This message is both a general message for all Americans and a specific message for the 100 Americans who are currently US Senators.
My name is John Roberts. Since I was confirmed by the US Senate on September 29, 2005, I have been privileged and honored to serve as Chief Justice of the Supreme Court of the United States.
During my confirmation hearing I committed to decide cases like a baseball umpire calls balls and strikes. And I would be more comfortable conducting my duties quietly from the Supreme Court.
But the United States Senate has threatened to neglect its duty under the US Constitution. The majority leader and individual US Senators have expressed a goal of maintaining a vacancy on the Supreme Court until 2017.
Sometimes being the umpire is more than just calling balls & strikes. Sometimes the umpire has to confer with other umpires and sometimes he has to discipline players or a manager.
Justice Antonin Scalia was a valued member of the Supreme Court. He also had fans and loyalists who are upset about his passing.
As Chief Justice, I want to hit a “reset button”. I want people, including US Senators to forget what they’ve said in the past and forgive things said by others.
The US Constitution is clear.

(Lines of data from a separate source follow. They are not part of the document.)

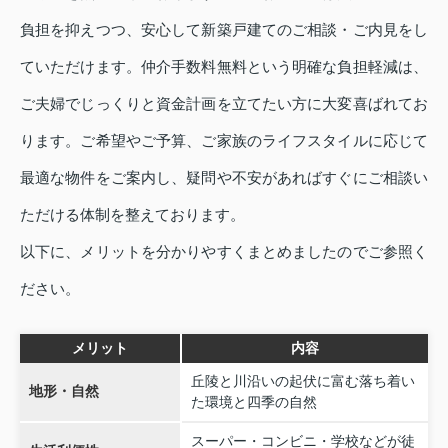
負担を抑えつつ、安心して新築戸建てのご相談・ご内見をし
ていただけます。仲介手数料無料という明確な負担軽減は、
ご夫婦でじっくりと資金計画を立てたい方に大変喜ばれてお
ります。ご希望やご予算、ご家族のライフスタイルに応じて
最適な物件をご案内し、疑問や不安があればすぐにご相談い
ただける体制を整えております。
以下に、メリットを分かりやすくまとめましたのでご参照く
ださい。
メリット
内容
丘陵と川沿いの起伏に富む落ち着い
地形・自然
た環境と四季の自然
スーパー・コンビニ・学校などが徒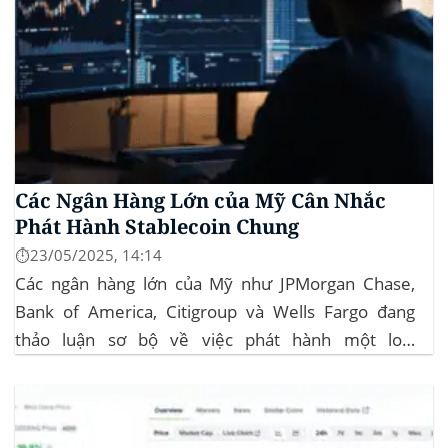
Các Ngân Hàng Lớn của Mỹ Cân Nhắc
Phát Hành Stablecoin Chung
⏱️23/05/2025, 14:14
Các ngân hàng lớn của Mỹ như JPMorgan Chase,
Bank of America, Citigroup và Wells Fargo đang
thảo luận sơ bộ về việc phát hành một loại
stablecoin chung. Động thái này nhằm đối phó với
sự cạnh tranh ngày càng tăng từ ngành công nghiệp
tiền điện tử. Các...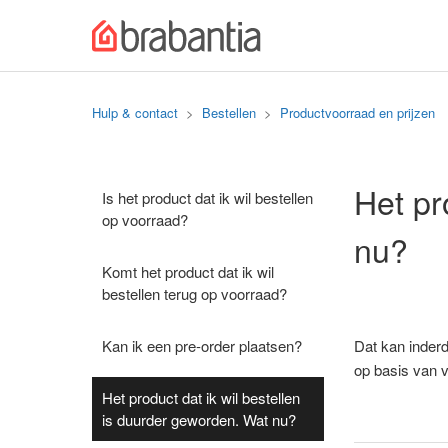
Hulp & contact
Bestellen
Productvoorraad en prijzen
Het pr
Is het product dat ik wil bestellen
op voorraad?
nu?
Komt het product dat ik wil
bestellen terug op voorraad?
Kan ik een pre-order plaatsen?
Dat kan inderd
op basis van v
Het product dat ik wil bestellen
is duurder geworden. Wat nu?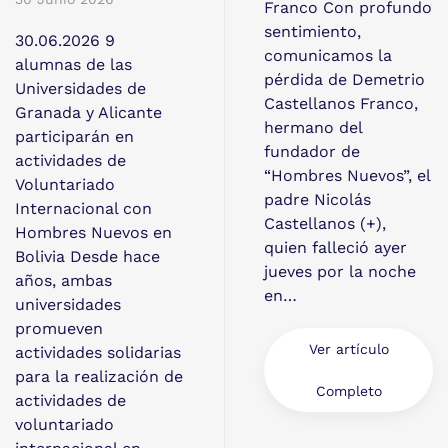
Franco Con profundo
sentimiento,
30.06.2026 9
comunicamos la
alumnas de las
pérdida de Demetrio
Universidades de
Castellanos Franco,
Granada y Alicante
hermano del
participarán en
fundador de
actividades de
“Hombres Nuevos”, el
Voluntariado
padre Nicolás
Internacional con
Castellanos (+),
Hombres Nuevos en
quien falleció ayer
Bolivia Desde hace
jueves por la noche
años, ambas
en…
universidades
promueven
Ver artículo
actividades solidarias
para la realización de
Completo
actividades de
voluntariado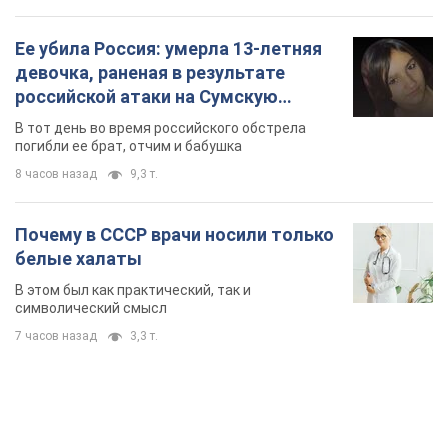
Ее убила Россия: умерла 13-летняя
девочка, раненая в результате
российской атаки на Сумскую
область. Фото
В тот день во время российского обстрела
погибли ее брат, отчим и бабушка
8 часов назад
9,3 т.
Почему в СССР врачи носили только
белые халаты
В этом был как практический, так и
символический смысл
7 часов назад
3,3 т.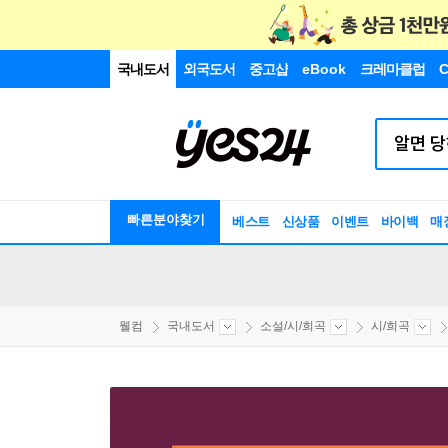
국내도서
외국도서
중고샵
eBook
크레마클럽
C
빠른분야찾기
베스트
신상품
이벤트
바이백
매
웰컴
국내도서
소설/시/희곡
시/희곡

The President of the United States appoints judges. The US Senate offers advice and consent on these appointments.
The US Senate is free to vote down any nominee. It would be irresponsible and negligent to refuse to vote on nominees. That’s why I want every US Senator to take back those threats and allow the process to move forward as described in the US Constitution and developed by 227 years of tradition.
Justice Antonin Scalia was a valued member of the Supreme Court. It is an insult to both Toni Scalia and to the Supreme Court as an institution to leave that seat vacant because various politicians have calculated that it’s to their advantage to leave the position vacant.
To underscore my commitment to both resolving this specific case and to ensuring this situation doesn’t happen again—every fourth year is a presidential election, after all—I will not be voting on court cases until Justice Scalia’s successor is confirmed.
In the past it has taken from 70 to 120 days to confirm new Supreme Court justices. I don’t feel a need to rush the process, but I don’t want it delayed—on this point I have the support of the entire Supreme Court—in any ways that are arbitrary, unnatural or simply partisan.
I thank you for taking the time to listen. I hope this statement will cause everyone involved to focus on doing their duties.